◆ What is expected ◆
Output the span of lines from the one that contains "Segment anything that is <item>colon</item>." through the end of the records, inclusive, exactly as written and free of pictures.

------ Provided records ------

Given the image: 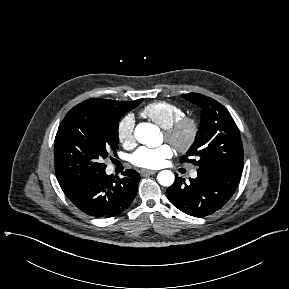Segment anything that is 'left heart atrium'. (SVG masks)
<instances>
[{
	"instance_id": "1",
	"label": "left heart atrium",
	"mask_w": 289,
	"mask_h": 289,
	"mask_svg": "<svg viewBox=\"0 0 289 289\" xmlns=\"http://www.w3.org/2000/svg\"><path fill=\"white\" fill-rule=\"evenodd\" d=\"M172 154V148L166 144L156 148L140 147L131 155L130 161L140 168L155 169L161 167Z\"/></svg>"
}]
</instances>
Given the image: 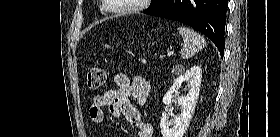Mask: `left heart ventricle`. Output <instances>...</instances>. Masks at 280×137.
<instances>
[{"label": "left heart ventricle", "mask_w": 280, "mask_h": 137, "mask_svg": "<svg viewBox=\"0 0 280 137\" xmlns=\"http://www.w3.org/2000/svg\"><path fill=\"white\" fill-rule=\"evenodd\" d=\"M115 6H128L134 3V0H113Z\"/></svg>", "instance_id": "1"}]
</instances>
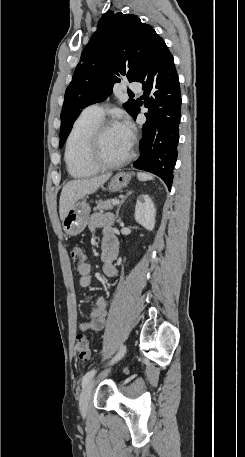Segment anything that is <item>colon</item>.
<instances>
[{"label":"colon","mask_w":245,"mask_h":457,"mask_svg":"<svg viewBox=\"0 0 245 457\" xmlns=\"http://www.w3.org/2000/svg\"><path fill=\"white\" fill-rule=\"evenodd\" d=\"M69 255L74 265L79 268L86 261V252L83 248L78 246L70 247ZM76 352L81 360H87L90 357V343L88 337L79 333L76 336L75 342Z\"/></svg>","instance_id":"colon-1"}]
</instances>
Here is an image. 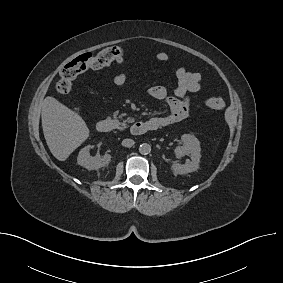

------

◆ The completed task ◆
Segment anything that is <item>colon</item>.
<instances>
[{"label":"colon","mask_w":245,"mask_h":457,"mask_svg":"<svg viewBox=\"0 0 245 457\" xmlns=\"http://www.w3.org/2000/svg\"><path fill=\"white\" fill-rule=\"evenodd\" d=\"M69 255L74 265L79 268L86 261V252L83 248L78 246L70 247ZM76 352L81 360H87L90 357V343L88 337L79 333L76 336L75 342Z\"/></svg>","instance_id":"colon-1"}]
</instances>
Here is an image. 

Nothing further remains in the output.